When it's sliced thin, the marbled layers simply melt away, leaving nothing but the lean parts of the steak to soak up all of that salty, savory flavor. This also keeps the meat moist while it cooks which is why a good cheesesteak will always be tender, regardless of how long it remains on the grill.
There's One Technique That's Sure To Result In Thin Slices
The texture and thickness of the meat is just as important as the type of meat that's being used. Traditionally, the steak on a Philly is sliced incredibly thin, slightly thicker than a piece of cardstock, in order to ensure maximum tenderness and uniformity.
This is very challenging to do with meat that's already been cooked and even more of a challenge to slice off meat that hasn't been cooked. So, what's the trick? Freeze the meat first, then shave slices off with a sharp knife - just make sure to cut against the grain.
The Roll Matters Just As Much As The Meat
Amaroso rolls are by far one of, if not the best, choice for a cheesesteak. Potato rolls don't hold up at all, rolls that are too crusty will soak up too much of the moisture and become soggy or leave the filling dry, so there must be a good in-between.
The exterior of a good cheesesteak roll should be slightly crusty with a bit of a tough layer, while the inside should by soft and tender and fluffy enough to support everything that will be piled inside of it.
Let's Talk About Cheese
There has been a long (very long) debate over what type of cheese is proper for a Philly cheesesteak. Traditionally, Whiz cheese is number one on the list: it melts beautifully (especially if it's already pre-heated), lends plenty of flavor and salt, and manages to drip into all of those crevices, leaving no part of the sandwich un-cheesed.
However, there are purist who will insist that provolone is the best cheese for the job as it's known for pairing well with steak. And then, there are those who feel that American cheese is a tried and true option due to its superior melting point. Therefore, the cheese is a personal choice but if you are leaning toward the Whiz, make sure to heat it up for a bit prior to spooning it over the sandwich.

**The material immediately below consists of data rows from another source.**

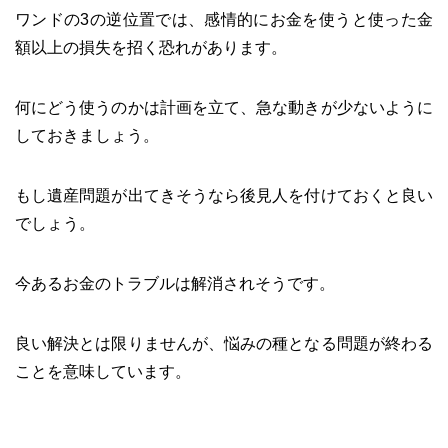
ワンドの3の逆位置では、感情的にお金を使うと使った金
額以上の損失を招く恐れがあります。
何にどう使うのかは計画を立て、急な動きが少ないように
しておきましょう。
もし遺産問題が出てきそうなら後見人を付けておくと良い
でしょう。
今あるお金のトラブルは解消されそうです。
良い解決とは限りませんが、悩みの種となる問題が終わる
ことを意味しています。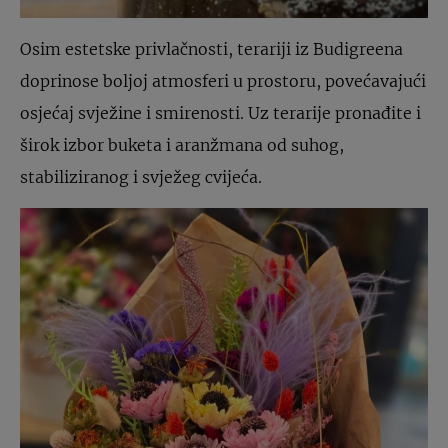
Osim estetske privlačnosti, terariji iz Budigreena
doprinose boljoj atmosferi u prostoru, povećavajući
osjećaj svježine i smirenosti. Uz terarije pronađite i
širok izbor buketa i aranžmana od suhog,
stabiliziranog i svježeg cvijeća.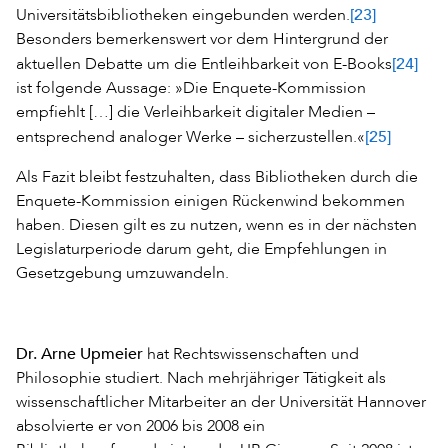
[23]
Universitätsbibliotheken eingebunden werden.
Besonders bemerkenswert vor dem Hintergrund der
[24]
aktuellen Debatte um die Entleihbarkeit von E-Books
ist folgende Aussage: »Die Enquete-Kommission
empfiehlt […] die Verleihbarkeit digitaler Medien –
[25]
entsprechend analoger Werke – sicherzustellen.«
Als Fazit bleibt festzuhalten, dass Bibliotheken durch die
Enquete-Kommission einigen Rückenwind bekommen
haben. Diesen gilt es zu nutzen, wenn es in der nächsten
Legislaturperiode darum geht, die Empfehlungen in
Gesetzgebung umzuwandeln.
Dr. Arne Upmeier
hat Rechtswissenschaften und
Philosophie studiert. Nach mehrjähriger Tätigkeit als
wissenschaftlicher Mitarbeiter an der Universität Hannover
absolvierte er von 2006 bis 2008 ein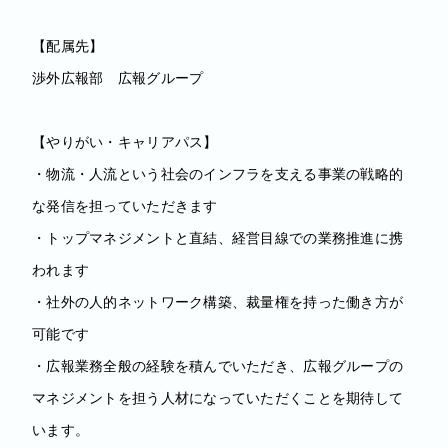
【配属先】
渉外広報部 広報グループ
【やりがい・キャリアパス】
・物流・人流という社会のインフラを支える事業の戦略的
な発信を担っていただきます
・トップマネジメントと直結、経営目線での業務推進に携
われます
・社外の人的ネットワーク構築、裁量権を持った働き方が
可能です
・広報業務全般の経験を積んでいただき、広報グループの
マネジメントを担う人材になっていただくことを期待して
います。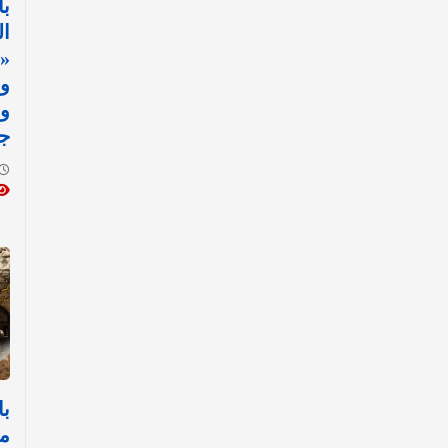
با
ال
«
ول
و
ج
با
مح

If You Have It, Use A Griddle For Good Color Which Equals Good Flavor
A griddle or cast iron pan are really the only two suitable pieces of cooking equipment to do the job. A griddle will closely mimic that of a flat top which is how cheesestakes are traditionally cooked. This will also open up options in terms of how to cook the meat and vegetables, and you can use one side to grill the peppers and onions, while the opposite end cooks the meat.

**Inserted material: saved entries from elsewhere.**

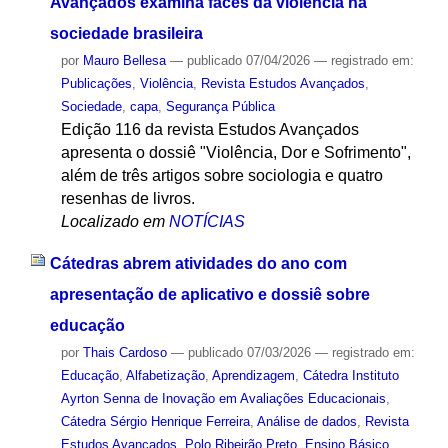
Avançados examina faces da violência na
sociedade brasileira
por
Mauro Bellesa
—
publicado
07/04/2026
— registrado em:
Publicações
,
Violência
,
Revista Estudos Avançados
,
Sociedade
,
capa
,
Segurança Pública
Edição 116 da revista Estudos Avançados
apresenta o dossiê "Violência, Dor e Sofrimento",
além de três artigos sobre sociologia e quatro
resenhas de livros.
Localizado em
NOTÍCIAS
Cátedras abrem atividades do ano com
apresentação de aplicativo e dossiê sobre
educação
por
Thais Cardoso
—
publicado
07/03/2026
— registrado em:
Educação
,
Alfabetização
,
Aprendizagem
,
Cátedra Instituto
Ayrton Senna de Inovação em Avaliações Educacionais
,
Cátedra Sérgio Henrique Ferreira
,
Análise de dados
,
Revista
Estudos Avançados
,
Polo Ribeirão Preto
,
Ensino Básico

If you've ever watched a cheesesteak being made, most chefs have two tools to get the job done - stainless steel benchscrapers which are used to cut and chop the meat together. These aren't necessary, but it helps to make bite-sized pieces, and to incorporate the salt and pepper that should be sprinkled over the top of each pile of meat.
If you haven't figured it out by now, every part of the cheesesteak process is integral to its flavor and structure - the ingredients only do half the job. Once the meat is cooked, arrange it in the shape of the hoagie roll (an elongated oval), then pile the peppers, onions, and mushrooms (if that's your thing) over the top. Then, place your cheese, whether in slices or a liquid form, and have a bit of water nearby - because now it's time to steam the whole thing together. A drizzle or two of water, and a stainless steal bowl to cover the whole thing, if you have it, will result in a perfect cheesesteak every time.

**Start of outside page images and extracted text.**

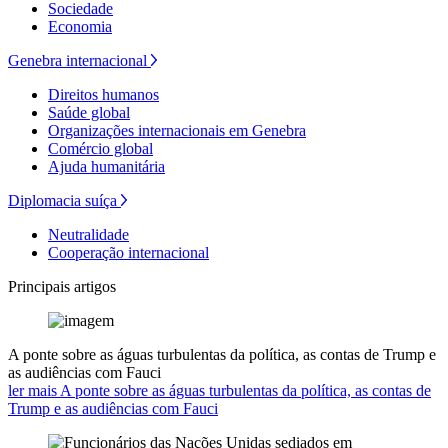
Sociedade
Economia
Genebra internacional
Direitos humanos
Saúde global
Organizações internacionais em Genebra
Comércio global
Ajuda humanitária
Diplomacia suíça
Neutralidade
Cooperação internacional
Principais artigos
A ponte sobre as águas turbulentas da política, as contas de Trump e
as audiências com Fauci
ler mais A ponte sobre as águas turbulentas da política, as contas de
Trump e as audiências com Fauci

Then, it's time for the flip: open the hoagie roll and place it upside-down over the filling. Then, take a long spatula and slide it under the whole thing, being careful to literally flip the filling into the roll. Or, you could just scoop up all of the ingredients and place them in an open roll - but you won't have a solid cheese layer between the roll and the meat to prevent soggy bread.